With the vast and increasing applications of robots in agriculture and other fields, it is important for robots to memorize locations and identify if they have visited these locations. However, when performing indoor or outdoor activities, the pictures taken may vary depending on the weather condition, illumination condition, scaling, and rotation, which create challenges for robots to accurately and efficiently recognize places they have been to. Previous work has been done using machine-learning approach, but error rates were not significantly reduced due to the lack of data available, and especially for application purpose, there are too many possible variations which make feature selection a hard task. One challenge for identify image in different weather conditions is that there exists shadow which can make the same color look very different under different conditions. Colin McManus et al. [1] proposed their idea which is to normalize the colors to monochronic, and use illumination invariant, so that these factors will not affect later comparisons. Two basic yet important questions were addressed in their paper: when two images are compared, where should the robot look at, and what should it look for. In this project, I used SIFT [2] (Scale-Invariant Feature Transform) to handle these two basic questions, as it can identify and locate local extremum and refine them.

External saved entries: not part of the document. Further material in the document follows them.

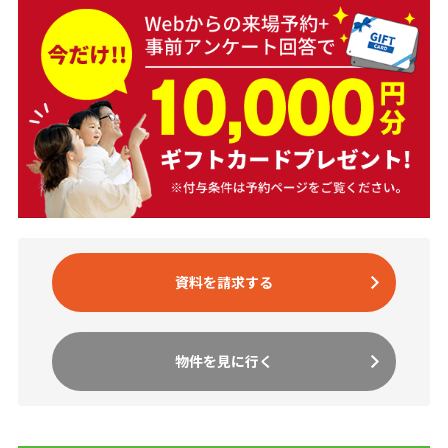
資料を請求する
物件を見に行く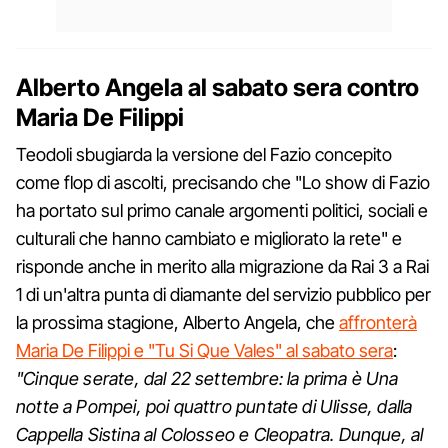
Alberto Angela al sabato sera contro
Maria De Filippi
Teodoli sbugiarda la versione del Fazio concepito
come flop di ascolti, precisando che "Lo show di Fazio
ha portato sul primo canale argomenti politici, sociali e
culturali che hanno cambiato e migliorato la rete" e
risponde anche in merito alla migrazione da Rai 3 a Rai
1 di un'altra punta di diamante del servizio pubblico per
la prossima stagione, Alberto Angela, che
affronterà
Maria De Filippi e "Tu Si Que Vales" al sabato sera
:
"Cinque serate, dal 22 settembre: la prima è Una
notte a Pompei, poi quattro puntate di Ulisse, dalla
Cappella Sistina al Colosseo e Cleopatra. Dunque, al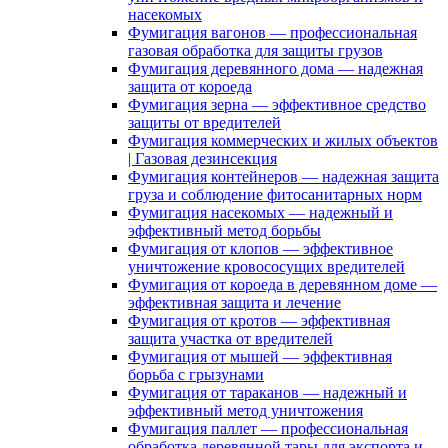
насекомых
Фумигация вагонов — профессиональная
газовая обработка для защиты грузов
Фумигация деревянного дома — надежная
защита от короеда
Фумигация зерна — эффективное средство
защиты от вредителей
Фумигация коммерческих и жилых объектов
| Газовая дезинсекция
Фумигация контейнеров — надежная защита
груза и соблюдение фитосанитарных норм
Фумигация насекомых — надежный и
эффективный метод борьбы
Фумигация от клопов — эффективное
уничтожение кровососущих вредителей
Фумигация от короеда в деревянном доме —
эффективная защита и лечение
Фумигация от кротов — эффективная
защита участка от вредителей
Фумигация от мышей — эффективная
борьба с грызунами
Фумигация от тараканов — надежный и
эффективный метод уничтожения
Фумигация паллет — профессиональная
обработка деревянной тары для экспорта и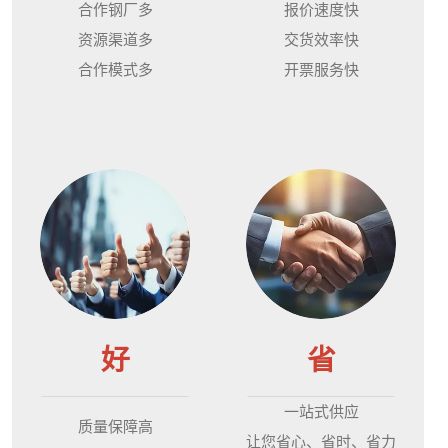
合作钢厂多
报价速度快
资源渠道多
交货效率快
合作模式多
开票服务快
好
省
一站式供应
质量保障高
让您省心、省时、省力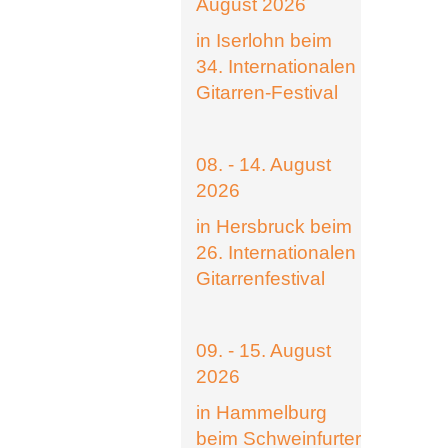
August 2026
in Iserlohn beim
34. Internationalen
Gitarren-Festival
08. - 14. August
2026
in Hersbruck beim
26. Internationalen
Gitarrenfestival
09. - 15. August
2026
in Hammelburg
beim Schweinfurter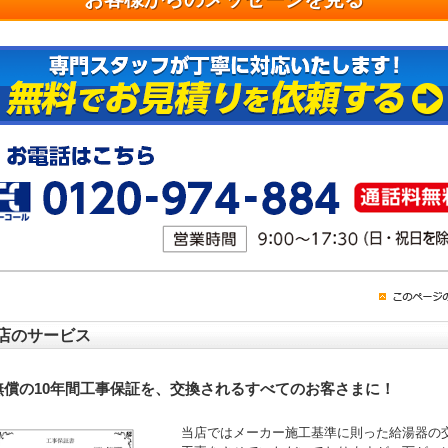
店のサービス
無償の10年間工事保証を、交換されるすべてのお客さまに！
当店ではメーカー施工基準に則った給湯器の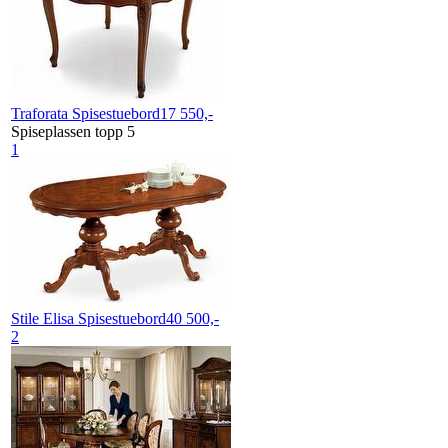
Traforata
Spisestuebord
17 550,-
Spiseplassen topp 5
1
Stile Elisa
Spisestuebord
40 500,-
2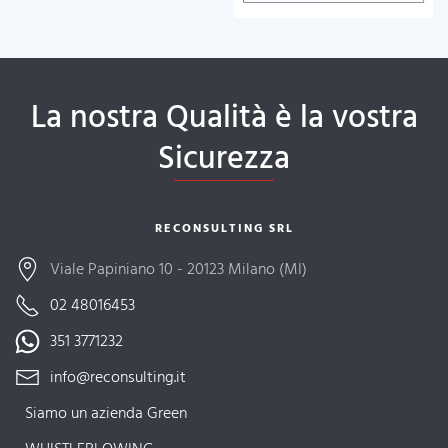
La nostra Qualità è la vostra
Sicurezza
RECONSULTING SRL
Viale Papiniano 10 - 20123 Milano (MI)
02 48016453
351 3771232
info@reconsulting.it
Siamo un azienda Green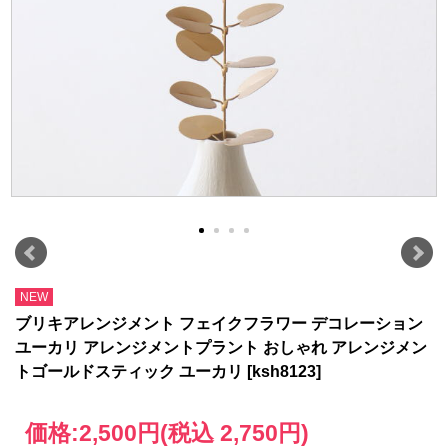
NEW
ブリキアレンジメント フェイクフラワー デコレーション
ユーカリ アレンジメントプラント おしゃれ アレンジメン
トゴールドスティック ユーカリ [ksh8123]
価格:
2,500円
(税込 2,750円)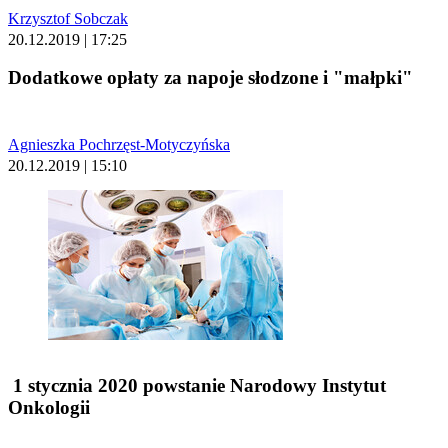
Krzysztof Sobczak
20.12.2019 | 17:25
Dodatkowe opłaty za napoje słodzone i "małpki"
Agnieszka Pochrzęst-Motyczyńska
20.12.2019 | 15:10
1 stycznia 2020 powstanie Narodowy Instytut
Onkologii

Much previous work has been done to extract illumination invariants. Ratnasingam and McGinnity [3] proposed an algorithm to extract two illuminant invariant chromaticity features, which has very promising results of testing on perceptually similar colors, objects with similar indoor illuminations, and skin-detections. They claimed that using two features instead of one, as some of the perceptually similar colors cannot be distinguished by only using one feature. Will Maddern et al. [4] also proposed that though two features will be more accurate in detecting perceptually similar colors, one dimensional space is sufficient to identify most scenes in nature. In their paper a one-dimensional color space is proposed. Illumination invariant intensity equation [4] is: L = log(G) − αlog(R) − (1 − α)log(B) where alpha is channel coefficients, which are subjected to the following constraints: 1/λ1 = α/λ2 + λ3/(1−α) where λ1 , λ2 , λ3 are being the peak sensitivity wavelengths for each image sensor.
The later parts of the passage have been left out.